Al bij de openingsceremonie van de conferentie was duidelijk dat het optimisme van de Noord-Amerikanen de week zou doorspekken. Ze hadden er alle reden toe: de productie was in die drie jaar sinds de WGC in Parijs enorm toegenomen en de export van LNG komt ook steeds meer op gang. De groei van gas in de opwekking van elektriciteit ten koste van kolencentrales blijft doorgaan en houdt de VS, ondanks het afscheid van dat andere ‘Parijs' door Trump, op koers in het verminderen van de CO2-uitstoot.
De lage gasprijzen ten opzichte van kolen zorgen, naast RES-beleid van de staten, voor deze voornamelijk markt-gedreven transitie. In de VS gaat de opmars van gas namelijk hand in hand met de groei van zon en wind. Alleen in de eerste vier maanden van 2018 werd 5.4 GW aan nieuwe gasgestookte capaciteit toegevoegd en in de rest van het jaar wordt nog eens 15 GW toegevoegd. Er werd tevens 2.6 GW aan zon en wind capaciteit in de eerste vier maanden van 2018 geïnstalleerd en in de rest van het jaar komt daar nog eens 9.6GW bij. Kijk dan heb je als Europeaan even niets aan de conversatie bij te dragen. Tussen april 2017 en april 2018 werd bovendien 10 GW aan kolen stil gelegd. Alle reden om de WGC aan te grijpen om de triomfen van aardgas breed uit te meten. Na een paar dagen werd het een enkele Europeaan teveel en begon het mopperen over zoveel optimisme.
De zegeningen van de toegenomen gasproductie in de VS zullen de discussie over energietransitieroutes in de wereld ongetwijfeld beïnvloeden. Er is namelijk nog veel laag hangend fruit voor landen met een flink aandeel kolencentrales in de elektriciteitsmix. In een van de door de IGU uitgevoerde studies (de IGU is de International Gas Union en het presidentschap, in dit geval de Amerikaanse Gas Associatie, organiseert de WGC) exploreerde de mogelijke impact van het vervangen van kolen- door gascentrales in de wereld en deels verduurzaming van het gas. De resultaten van dit experiment op papier zijn opmerkelijk: het brengt de wereld behoorlijk dicht bij het SDS-scenario (minder dan 20C) van het IEA op het gebied van elektriciteitsopwekking.
Zolang het aardgas redelijk geprijsd is, is een dergelijke route een optie die door een aantal landen serieus zal worden bekeken. Het aanbod van LNG is flink toegenomen en het aantal exporterende landen ook, zodat een verscheiden portfolio mogelijk is. De groeiende gasvraag in Azië, vooral gedreven door luchtkwaliteit in stedelijke agglomeraties, is wellicht de opmaat naar een grotere rol van gas in de elektriciteitsmix. Veel zal afhangen van de ontwikkeling van het aanbod en in hoeverre het de groei van de vraag kan bijhouden zodat de prijs zijn werk kan doen. Maar met meer druk vanuit de klimaatonderhandelingen kan de concurrentiepositie van gas wel eens robuuster zijn dan we denken.

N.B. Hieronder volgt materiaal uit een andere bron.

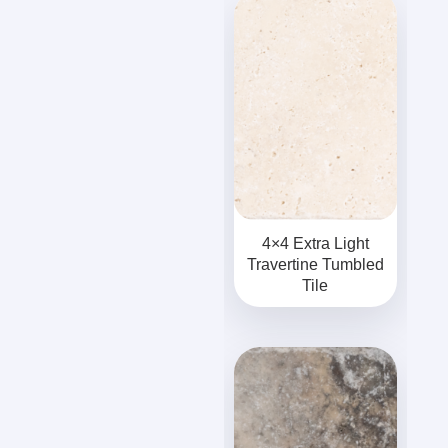
4×4 Extra Light
Travertine Tumbled
Tile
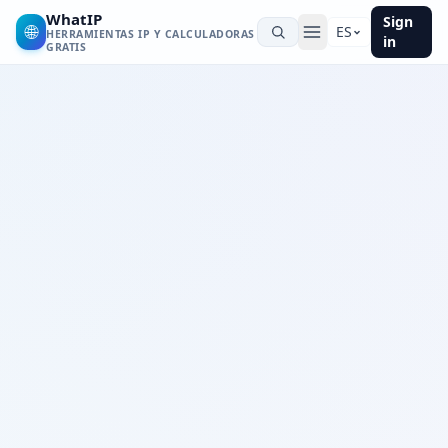
WhatIP
Sign
🌐
ES
HERRAMIENTAS IP Y CALCULADORAS
in
GRATIS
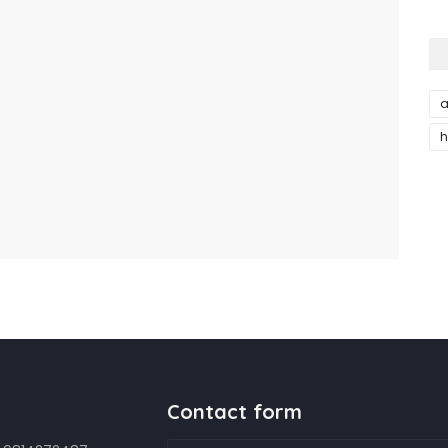
a
h
Contact form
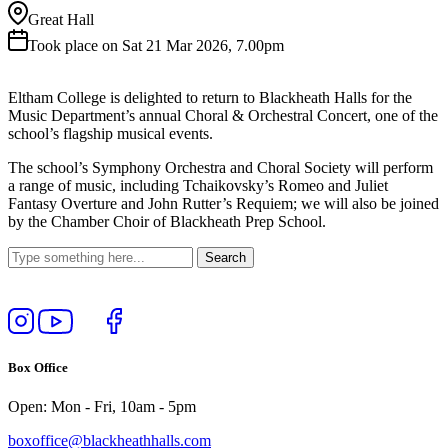
Great Hall
Took place on Sat 21 Mar 2026, 7.00pm
Eltham College is delighted to return to Blackheath Halls for the
Music Department’s annual Choral & Orchestral Concert, one of the
school’s flagship musical events.
The school’s Symphony Orchestra and Choral Society will perform
a range of music, including Tchaikovsky’s Romeo and Juliet
Fantasy Overture and John Rutter’s Requiem; we will also be joined
by the Chamber Choir of Blackheath Prep School.
Follow
View
Follow
Like
us
our
us
us
on
YouTube
on
on
Box Office
Instagram
Twitter
Facebook
Open: Mon - Fri, 10am - 5pm
boxoffice@blackheathhalls.com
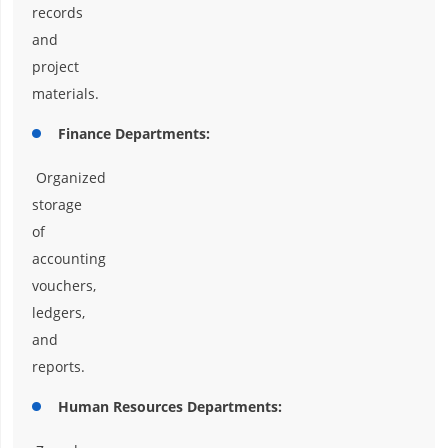
records
and
project
materials.
Finance Departments:
Organized
storage
of
accounting
vouchers,
ledgers,
and
reports.
Human Resources Departments:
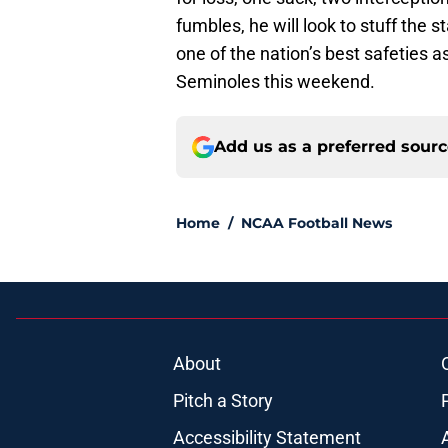
fumbles, he will look to stuff the 
one of the nation’s best safeties 
Seminoles this weekend.
Add us as a preferred sour
Home
/
NCAA Football News
About
Pitch a Story
Accessibility Statement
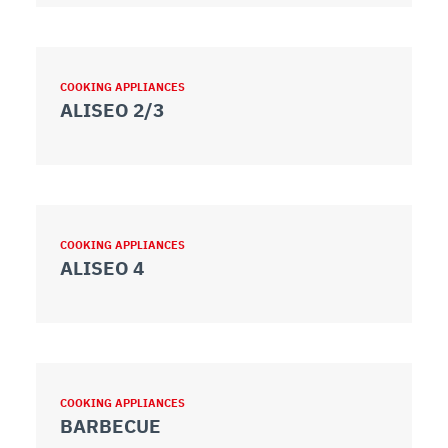
COOKING APPLIANCES
ALISEO 2/3
COOKING APPLIANCES
ALISEO 4
COOKING APPLIANCES
BARBECUE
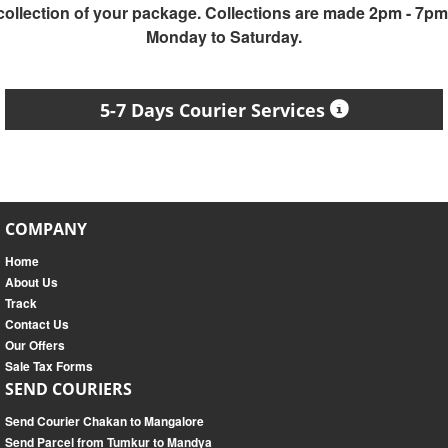
collection of your package. Collections are made 2pm - 7pm
Monday to Saturday.
5-7 Days Courier Services
COMPANY
Home
About Us
Track
Contact Us
Our Offers
Sale Tax Forms
SEND COURIERS
Send Courier Chakan to Mangalore
Send Parcel from Tumkur to Mandya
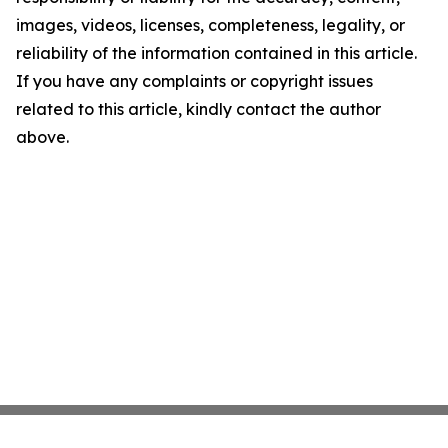
images, videos, licenses, completeness, legality, or
reliability of the information contained in this article.
If you have any complaints or copyright issues
related to this article, kindly contact the author
above.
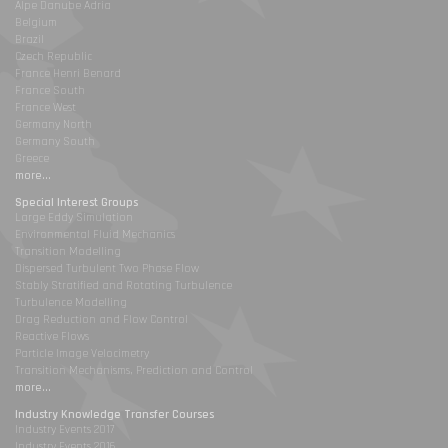
Alpe Danube Adria
Belgium
Brazil
Czech Republic
France Henri Benard
France South
France West
Germany North
Germany South
Greece
more...
Special Interest Groups
Large Eddy Simulation
Environmental Fluid Mechanics
Transition Modelling
Dispersed Turbulent Two Phase Flow
Stably Stratified and Rotating Turbulence
Turbulence Modelling
Drag Reduction and Flow Control
Reactive Flows
Particle Image Velocimetry
Transition Mechanisms, Prediction and Control
more...
Industry Knowledge Transfer Courses
Industry Events 2017
Industry Events 2016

Terug bij de Europese reizigers die een week hebben doorgebracht met collega's van over de hele wereld. Die in presentaties hebben gezien dat de gasprijzen in Europa en Azië convergeren, maar die tot de conclusie zijn gekomen dat de ontwikkelingen in de verschillende markten en de perceptie van de rol van gas in ons toekomstige energiesysteem heel erg verschillend zijn. De conferentiegangers hebben zich een week kunnen laven aan allerlei sessies over innovatie, marktontwikkelingen en wenkende perspectieven en werden zo bijna aangestoken door het optimistische Amerikaanse gasvirus. Terug in Europa is het meteen weer een ge-gaspolitiek van jewelste, waar onze gastheren zich best ook mee willen bemoeien. LNG zat.